Hillary Clinton kampanyada teknoloji kullanımına veri-temelli bir bakışla yaklaşmakta. Tekrar etmekte fayda var, Trump ise işin sanatsal veya esnaf kısmında, karizmasını öne sürüyor. İnanması bizler için biraz zor olabilir ama Clinton’un kampanya ekibinde Elan Kriegel’in başkanlığında 60 kişilik üst düzey isimlerden oluşan bir veri işleme, yazılımcı ve matematikçi kadrosu da var. Özellikle dijitalden toplanan verilerin bu merkezde ince bir işçilikten geçirildiği söylentileri çok yaygın. Söylenti o ki Kriegal’ın alt ekiplerinde 800 kişi çalışıyor. Clinton kampanyasının 2015 yılının ilk yarısında en büyük tedarikçilerinden birisi Alphabet’in eski CEO’su Eric Schmidt’in sahibi olduğu Groundwork isimli bir veri işleme şirketiydi. Kampanya ofisine, Groundwork ve üst şirketi Timshel’den 177 bin dolarlık bir hizmet faturası kesilmişti.

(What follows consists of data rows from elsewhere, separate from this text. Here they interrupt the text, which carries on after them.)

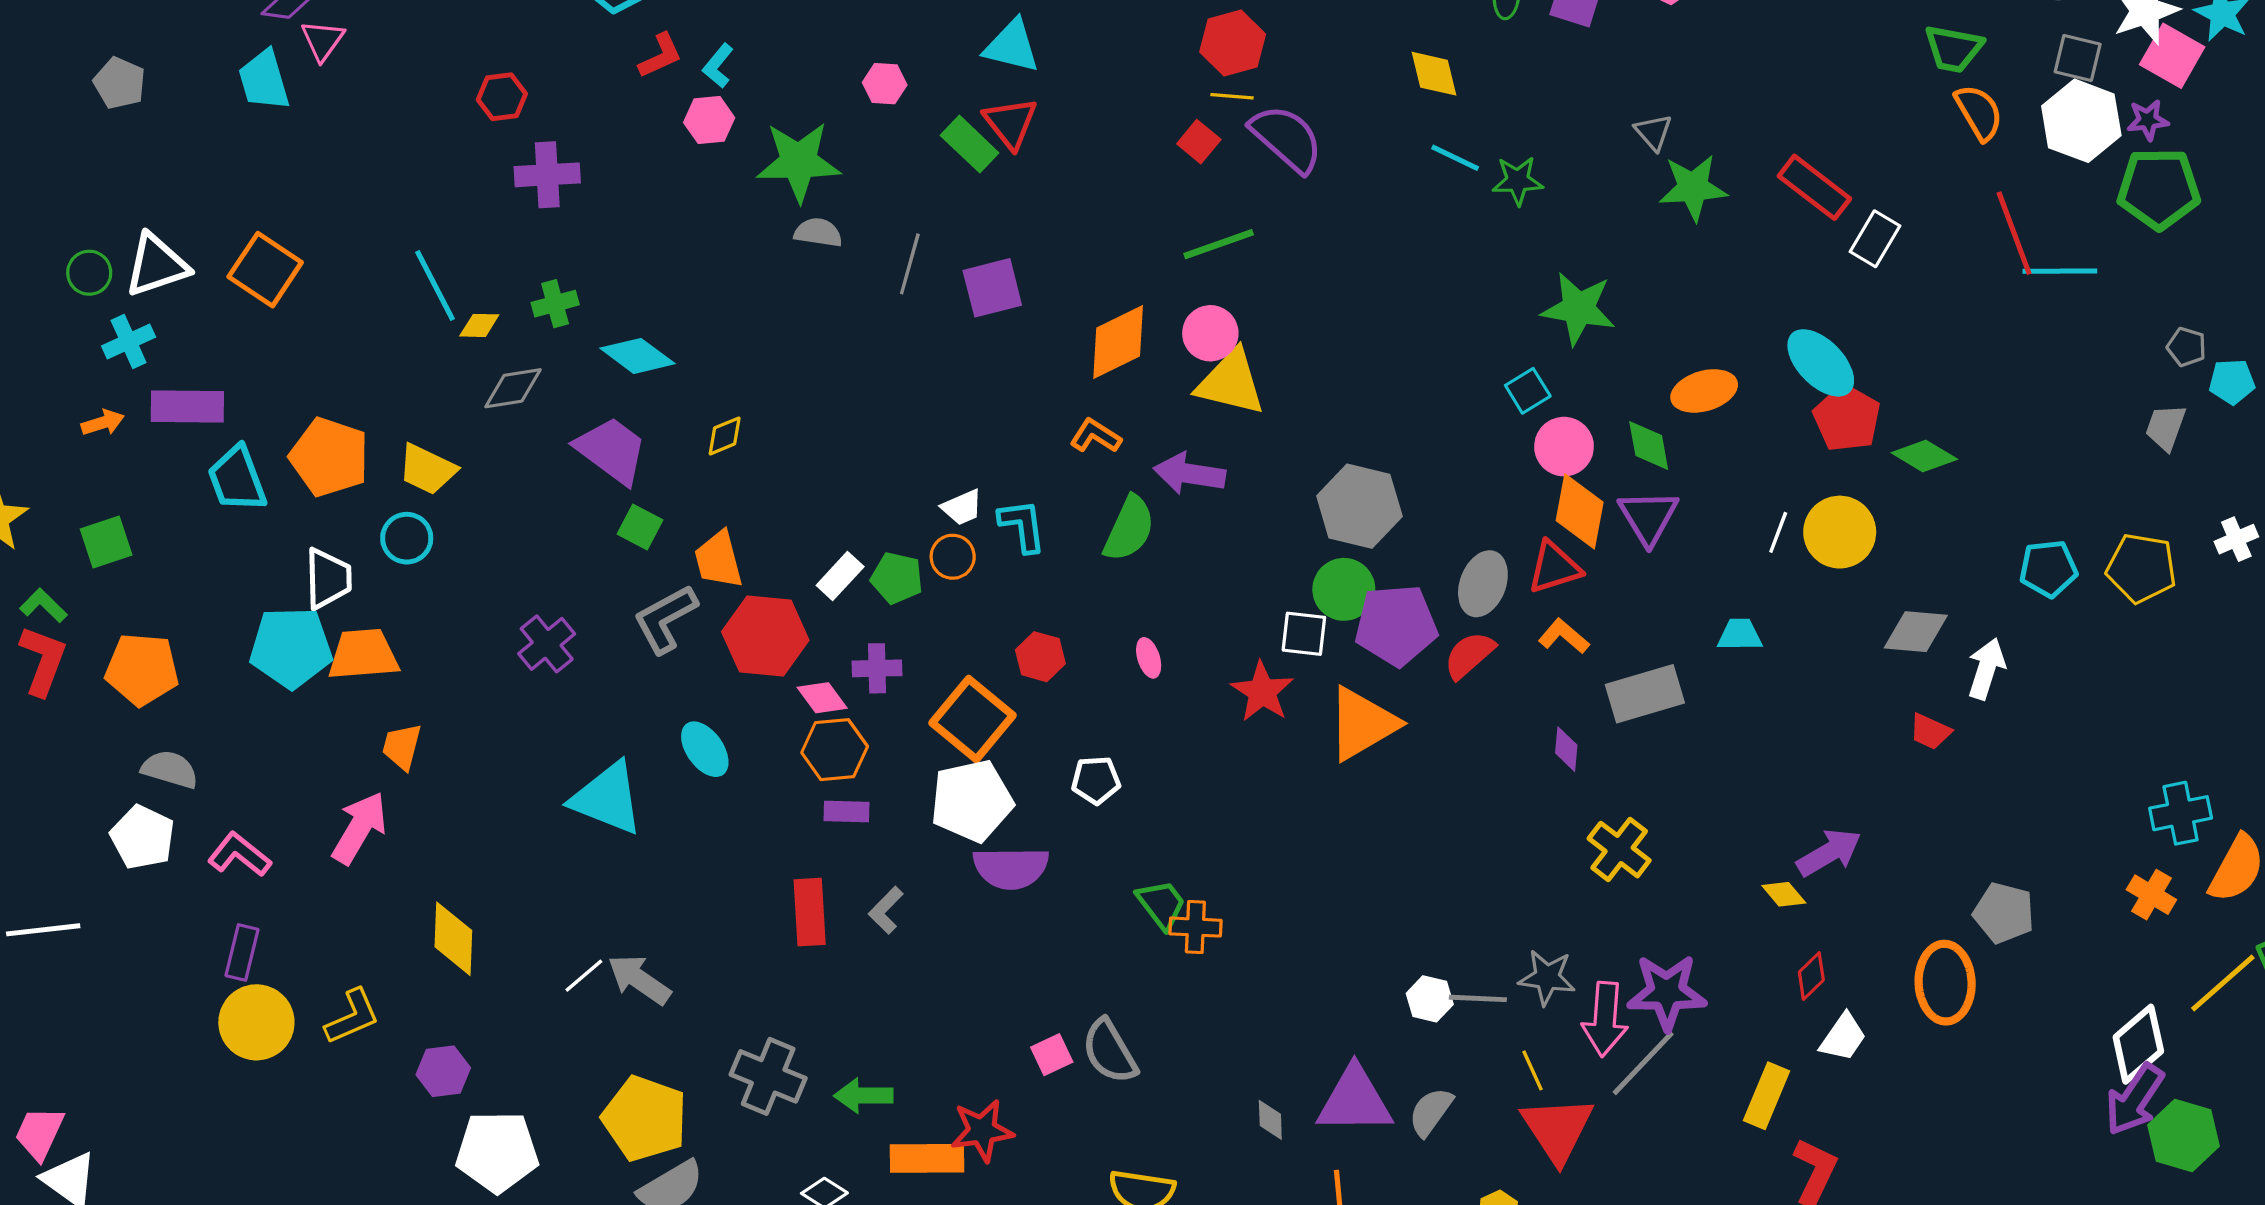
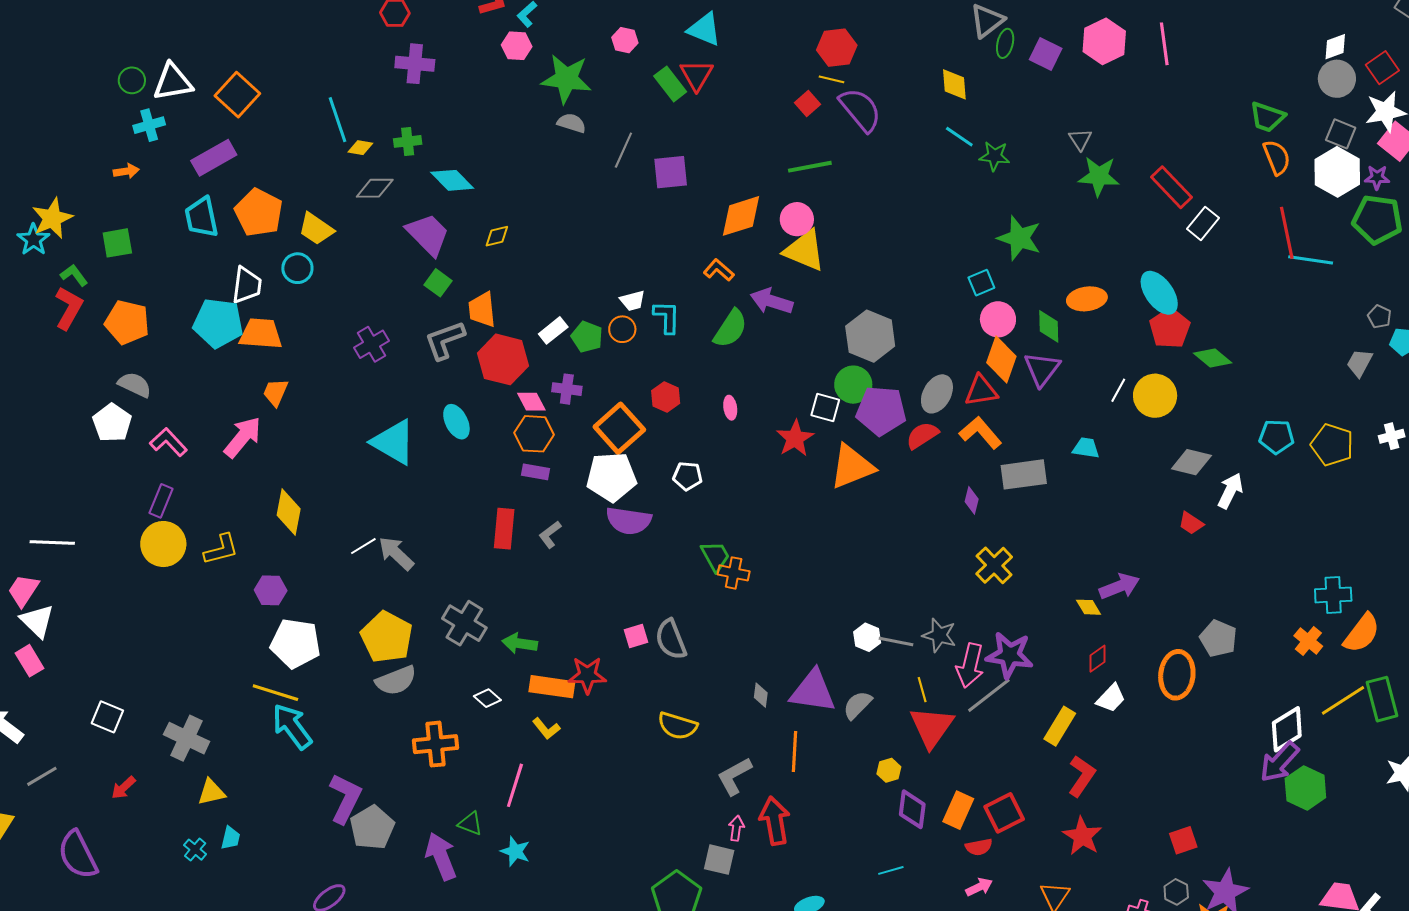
purple rectangle: (187, 406) -> (214, 158), moved, turned -39
orange L-shape: (1564, 636) -> (980, 433), size x1.4
white line: (43, 930) -> (52, 543), moved

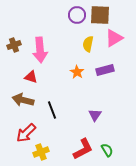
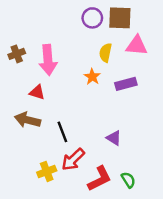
pink triangle: (114, 38) -> (137, 46), turned 36
orange star: (77, 72) -> (92, 77), moved
purple triangle: (95, 115) -> (114, 138), turned -32
red arrow: (26, 133) -> (73, 159), moved
yellow cross: (41, 152) -> (47, 171), moved

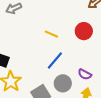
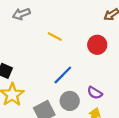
yellow line: (51, 34) -> (55, 36), moved

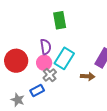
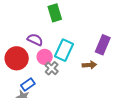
purple semicircle: (46, 47) -> (35, 40), moved, turned -49
blue rectangle: (37, 91) -> (28, 84), moved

Clinton’un kadın egemen kampanya ekibinin dijital direktörü Jenna Lowenstein yaz başında başlatılan ‘Go Trump Yourself’ kampanyasıyla anılan bir isim. Lowenstein önceden Terry McAufliffe’in Virginia valiliği için yürütülen kampanyasında dijital direktör yardımcısı idi. Clinton yola Katie Dowd ile başlamış ancak sonra Lowenstein, daha fazla saha tecrübesi bahane gösterilerek Dowd’un yerine getirilmişti. Ayrıca Clinton’un ekibinde Google’ın eski üst düzey yöneticilerinden Stephanie Hannon ‘Chief Technology Officer’ konumunda. Ayrıca, Facebook pazarlamasının dahi ismi Eurry Kim Clinton’ın ekibinde görev yapmakta.

Sonuçta ülkemizde de çok iyi bilinen bir hakikat var: dijital kampanya ile sandık sonucu arasında ciddi farklar oluşabiliyor. Bakalım dijital harcamalar, tahminler sandık sonuçlarıyla ne kadar örtüşecek? Bekleyip görelim.